▶ [Assigned task]:
Copy the lines below, word for word, from the first through the line containing "Alltagskonfetti". Leave the pictures out.
START Records
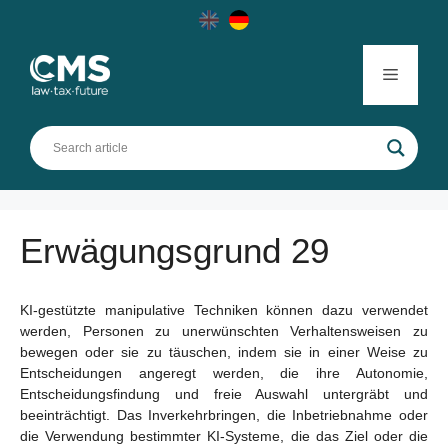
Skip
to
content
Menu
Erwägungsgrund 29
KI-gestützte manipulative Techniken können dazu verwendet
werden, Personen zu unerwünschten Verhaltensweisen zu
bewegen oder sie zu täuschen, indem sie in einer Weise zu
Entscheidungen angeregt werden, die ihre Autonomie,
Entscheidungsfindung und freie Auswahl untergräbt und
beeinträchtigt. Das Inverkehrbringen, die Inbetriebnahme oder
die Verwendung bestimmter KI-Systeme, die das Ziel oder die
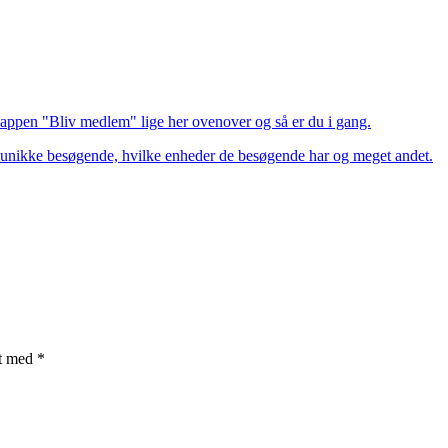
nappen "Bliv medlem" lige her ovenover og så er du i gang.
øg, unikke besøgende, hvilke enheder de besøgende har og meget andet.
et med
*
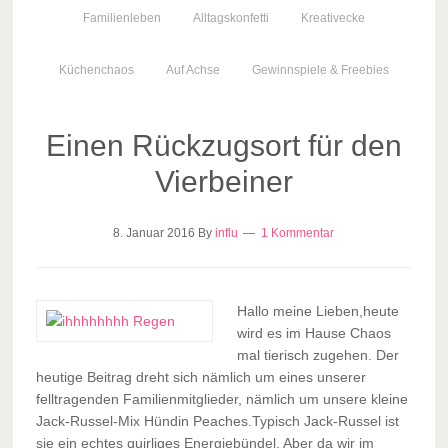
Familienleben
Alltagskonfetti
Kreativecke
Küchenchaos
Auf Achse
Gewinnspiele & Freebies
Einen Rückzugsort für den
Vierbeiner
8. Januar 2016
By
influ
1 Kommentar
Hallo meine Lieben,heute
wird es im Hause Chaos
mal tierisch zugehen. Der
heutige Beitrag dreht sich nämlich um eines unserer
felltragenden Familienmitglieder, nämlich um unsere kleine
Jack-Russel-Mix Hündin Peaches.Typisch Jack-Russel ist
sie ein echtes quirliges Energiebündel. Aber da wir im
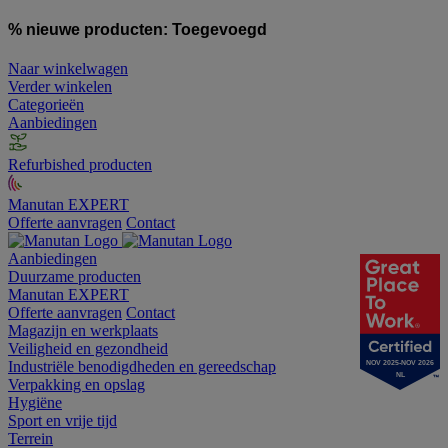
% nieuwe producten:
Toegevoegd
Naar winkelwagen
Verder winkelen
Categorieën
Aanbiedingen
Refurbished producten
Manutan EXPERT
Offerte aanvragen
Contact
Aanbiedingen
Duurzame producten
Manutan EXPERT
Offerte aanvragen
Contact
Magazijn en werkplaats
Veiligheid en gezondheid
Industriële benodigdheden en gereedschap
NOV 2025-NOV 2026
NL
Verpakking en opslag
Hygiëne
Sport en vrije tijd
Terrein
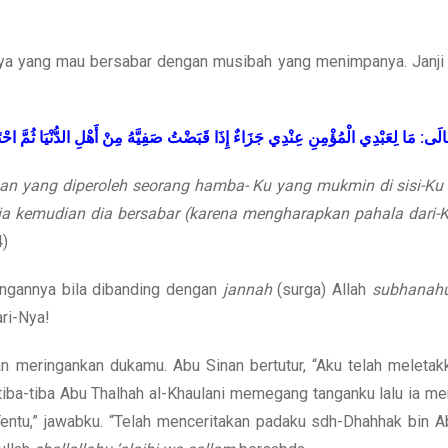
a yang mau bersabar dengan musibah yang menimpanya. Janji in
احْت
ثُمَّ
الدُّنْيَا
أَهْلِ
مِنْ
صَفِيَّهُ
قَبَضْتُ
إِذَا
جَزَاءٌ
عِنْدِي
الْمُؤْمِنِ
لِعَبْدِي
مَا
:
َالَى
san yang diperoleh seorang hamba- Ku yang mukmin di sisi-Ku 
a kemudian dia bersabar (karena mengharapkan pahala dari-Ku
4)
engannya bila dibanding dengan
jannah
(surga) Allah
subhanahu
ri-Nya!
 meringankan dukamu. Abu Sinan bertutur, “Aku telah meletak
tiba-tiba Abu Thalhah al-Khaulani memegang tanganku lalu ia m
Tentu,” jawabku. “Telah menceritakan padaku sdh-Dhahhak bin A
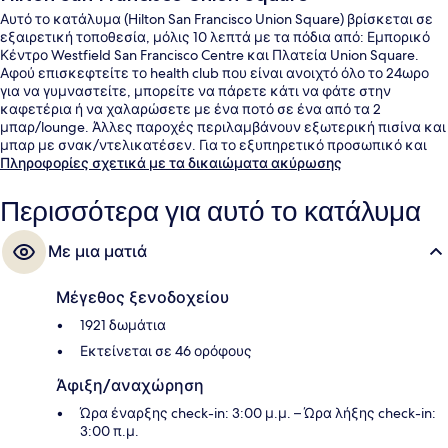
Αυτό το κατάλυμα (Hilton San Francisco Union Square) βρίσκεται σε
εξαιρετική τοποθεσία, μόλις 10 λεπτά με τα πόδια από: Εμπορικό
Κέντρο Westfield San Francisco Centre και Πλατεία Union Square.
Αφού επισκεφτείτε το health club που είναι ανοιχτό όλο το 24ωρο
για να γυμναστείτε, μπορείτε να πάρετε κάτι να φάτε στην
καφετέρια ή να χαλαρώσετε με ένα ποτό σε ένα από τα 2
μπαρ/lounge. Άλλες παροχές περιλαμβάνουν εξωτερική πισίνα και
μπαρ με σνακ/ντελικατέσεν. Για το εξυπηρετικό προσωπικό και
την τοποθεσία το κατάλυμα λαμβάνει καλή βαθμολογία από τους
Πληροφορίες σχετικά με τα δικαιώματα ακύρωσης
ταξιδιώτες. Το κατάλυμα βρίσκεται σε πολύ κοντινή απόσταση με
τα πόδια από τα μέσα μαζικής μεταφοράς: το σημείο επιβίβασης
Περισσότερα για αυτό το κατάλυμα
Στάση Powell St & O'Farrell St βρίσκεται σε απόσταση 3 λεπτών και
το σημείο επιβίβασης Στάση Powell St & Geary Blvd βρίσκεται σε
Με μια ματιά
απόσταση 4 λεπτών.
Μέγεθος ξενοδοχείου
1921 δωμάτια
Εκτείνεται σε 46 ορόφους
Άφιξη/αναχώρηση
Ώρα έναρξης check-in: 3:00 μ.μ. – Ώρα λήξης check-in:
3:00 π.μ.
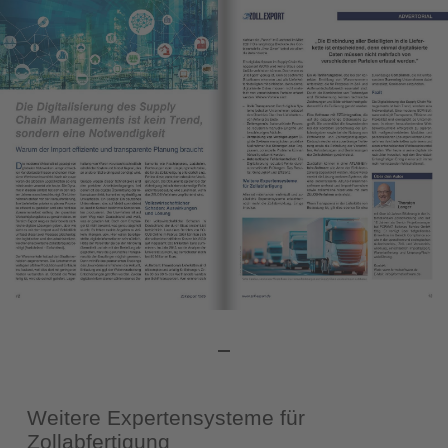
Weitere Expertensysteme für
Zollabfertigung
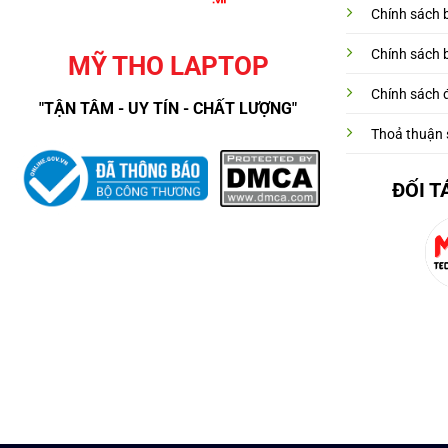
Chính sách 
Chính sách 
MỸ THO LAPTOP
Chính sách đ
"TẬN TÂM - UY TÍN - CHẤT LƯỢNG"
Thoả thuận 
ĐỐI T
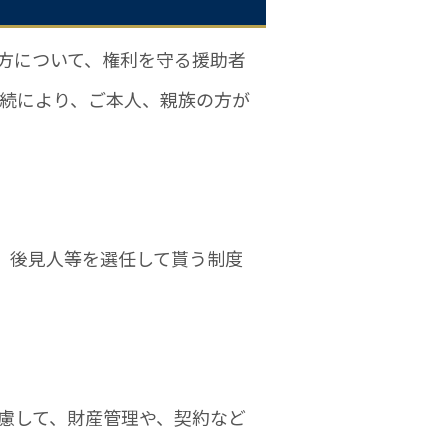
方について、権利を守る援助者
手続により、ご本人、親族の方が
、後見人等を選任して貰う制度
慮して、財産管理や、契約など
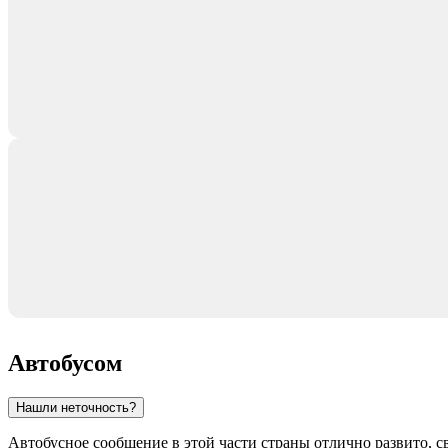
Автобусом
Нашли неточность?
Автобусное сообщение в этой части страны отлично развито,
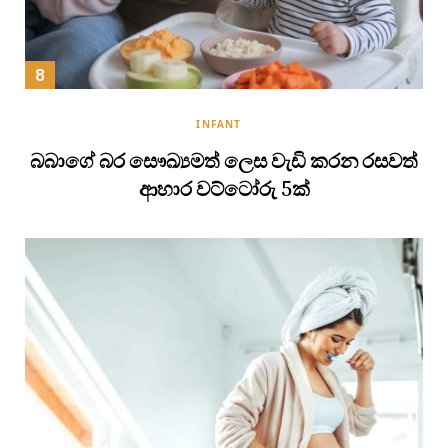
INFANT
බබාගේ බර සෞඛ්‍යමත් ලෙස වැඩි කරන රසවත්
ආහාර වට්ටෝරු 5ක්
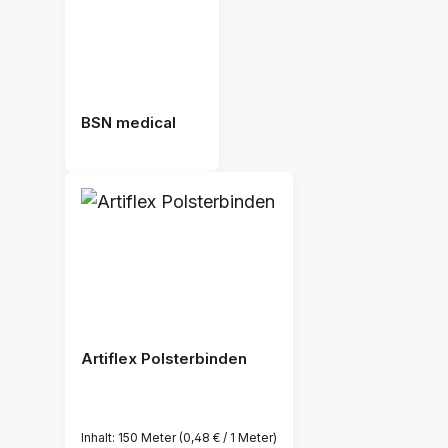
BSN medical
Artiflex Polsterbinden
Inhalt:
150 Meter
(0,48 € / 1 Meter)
END Records
▶ [Your response]:
Skip
to
content
Menu
Erwägungsgrund 29
KI-gestützte manipulative Techniken können dazu verwendet
werden, Personen zu unerwünschten Verhaltensweisen zu
bewegen oder sie zu täuschen, indem sie in einer Weise zu
Entscheidungen angeregt werden, die ihre Autonomie,
Entscheidungsfindung und freie Auswahl untergräbt und
beeinträchtigt. Das Inverkehrbringen, die Inbetriebnahme oder
die Verwendung bestimmter KI-Systeme, die das Ziel oder die
nappen "Bliv medlem" lige her ovenover og så er du i gang.
øg, unikke besøgende, hvilke enheder de besøgende har og meget andet.
et med
*
Familienleben
Alltagskonfetti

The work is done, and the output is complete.